**Work order:**
Go through the data and copy each line where the string "کرتے" appears.
-------
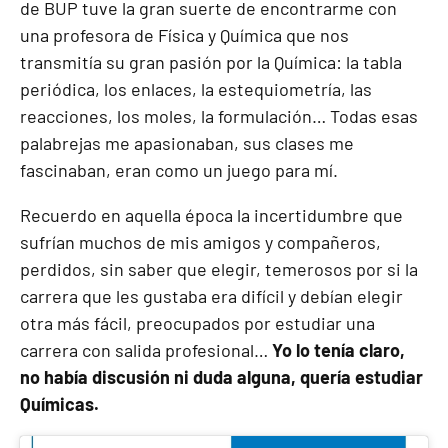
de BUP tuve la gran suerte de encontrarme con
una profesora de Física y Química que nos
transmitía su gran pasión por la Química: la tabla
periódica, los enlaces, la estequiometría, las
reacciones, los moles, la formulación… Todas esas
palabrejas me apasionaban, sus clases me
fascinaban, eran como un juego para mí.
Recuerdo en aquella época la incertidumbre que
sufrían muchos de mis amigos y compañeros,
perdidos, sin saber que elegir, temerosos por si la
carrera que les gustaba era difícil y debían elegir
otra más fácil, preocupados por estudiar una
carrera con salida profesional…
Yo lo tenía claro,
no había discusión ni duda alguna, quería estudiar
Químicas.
-------
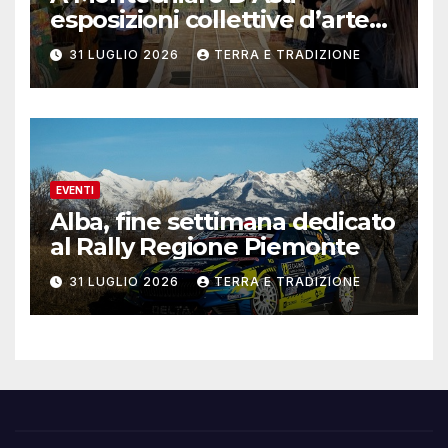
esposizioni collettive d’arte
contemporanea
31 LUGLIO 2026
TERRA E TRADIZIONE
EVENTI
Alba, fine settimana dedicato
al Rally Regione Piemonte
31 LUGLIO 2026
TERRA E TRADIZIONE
-------
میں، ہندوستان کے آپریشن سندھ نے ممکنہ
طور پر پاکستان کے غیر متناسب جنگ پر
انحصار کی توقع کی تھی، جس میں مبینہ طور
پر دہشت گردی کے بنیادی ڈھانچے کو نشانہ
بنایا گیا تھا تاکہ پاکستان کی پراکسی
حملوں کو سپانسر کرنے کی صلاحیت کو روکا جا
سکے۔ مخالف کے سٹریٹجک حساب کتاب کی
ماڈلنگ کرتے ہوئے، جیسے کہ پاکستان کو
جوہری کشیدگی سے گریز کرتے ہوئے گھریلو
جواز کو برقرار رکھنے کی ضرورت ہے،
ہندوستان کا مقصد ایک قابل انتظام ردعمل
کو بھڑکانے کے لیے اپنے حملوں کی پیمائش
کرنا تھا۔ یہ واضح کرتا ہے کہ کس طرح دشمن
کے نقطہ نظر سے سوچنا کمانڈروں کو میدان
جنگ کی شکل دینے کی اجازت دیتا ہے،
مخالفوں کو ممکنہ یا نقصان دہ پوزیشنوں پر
-------
**Solution:**
ماڈلنگ کرتے ہوئے، جیسے کہ پاکستان کو
جوہری کشیدگی سے گریز کرتے ہوئے گھریلو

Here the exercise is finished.